**DATA SHOWN:**
┌────────
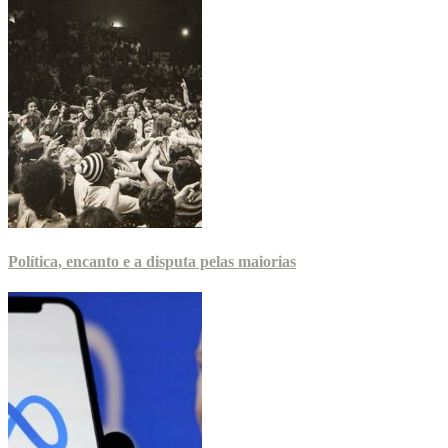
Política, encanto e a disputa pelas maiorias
└────────
┌────────
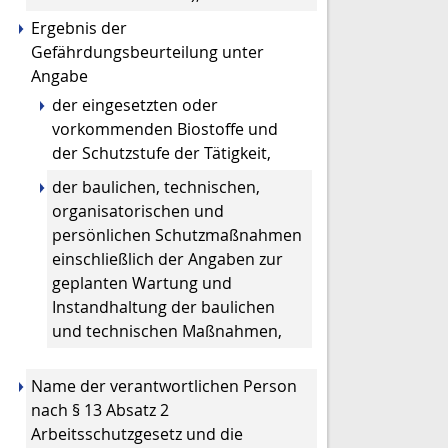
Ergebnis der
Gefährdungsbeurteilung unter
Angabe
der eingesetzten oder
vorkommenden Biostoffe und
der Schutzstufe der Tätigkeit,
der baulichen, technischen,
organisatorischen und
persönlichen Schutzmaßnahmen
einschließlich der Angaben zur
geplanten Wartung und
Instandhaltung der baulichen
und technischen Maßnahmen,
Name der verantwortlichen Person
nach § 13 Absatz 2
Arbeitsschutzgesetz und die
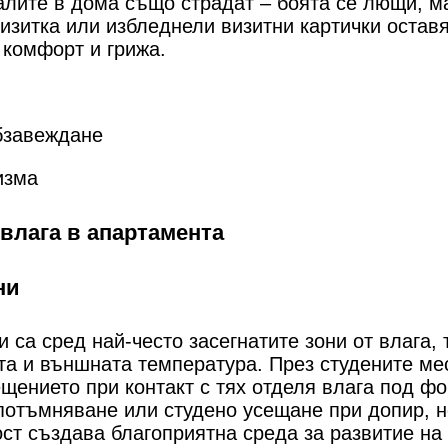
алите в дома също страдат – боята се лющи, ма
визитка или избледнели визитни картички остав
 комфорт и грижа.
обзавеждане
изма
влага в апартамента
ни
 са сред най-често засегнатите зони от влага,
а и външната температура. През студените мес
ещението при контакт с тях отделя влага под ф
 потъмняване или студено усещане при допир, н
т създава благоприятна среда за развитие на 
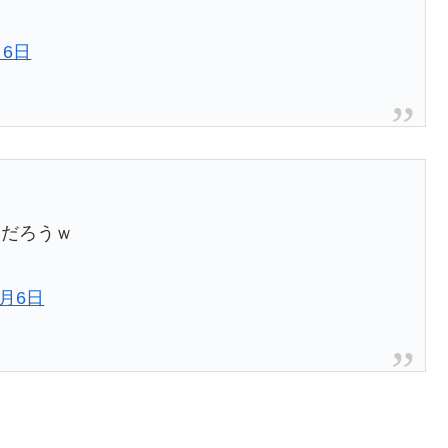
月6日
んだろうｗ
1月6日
└────────
**WHAT YOU HAVE TO DO:** Gather all lines with the string "technischen" from the data.

**RESPONSE TO THE EXERCISE:**
der baulichen, technischen,
und technischen Maßnahmen,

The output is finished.